The U.S. Preventive Services Task Force is recommending all adults between 18 and 79 get screened for hepatitis C to address the rise of infections in recent years.

The U.S. Preventive Services Task Force on Tuesday proposed recommending clinicians screen all adults between the ages of 18 and 79 for the hepatitis C virus regardless of their risk level for contracting the disease.

The expert panel’s draft recommendation is a departure from its 2013 screening guidelines that called for screening adults at high risk for hepatitis C, and to test individuals born between 1945 and 1965 at least once.

The change is a direct result of the steady rise in hepatitis C infections seen over the past decade as a result of the ongoing opioid epidemic. The number of hepatitis C cases reported in the U.S. nearly tripled from 2010 to 2015, according to the Centers for Disease Control and Prevention. All in all, an estimated 41,200 acute hepatitis C cases occurred in 2016.

“Today, more people are infected with hepatitis C than there were a decade ago, but there are now better treatments available,” task force Chair Dr. Douglas Owens said in a statement. “The evidence now shows more people can benefit from screening.”

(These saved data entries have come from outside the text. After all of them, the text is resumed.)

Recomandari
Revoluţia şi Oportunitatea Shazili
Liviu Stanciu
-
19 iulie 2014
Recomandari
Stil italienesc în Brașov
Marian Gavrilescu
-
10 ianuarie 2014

The task force also suggested clinicians consider screening patients who are younger than 18 and older than 79 if they are at high risk for infection, as well as pregnant women. All of those groups have seen more hepatitis C cases over the past decade.

Hepatitis C is the most common chronic bloodborne disease in the U.S. and is associated with more annual deaths than any other infection. More than 18,000 people died from hepatitis C infections in 2016, which the CDC acknowledged is likely an underestimate.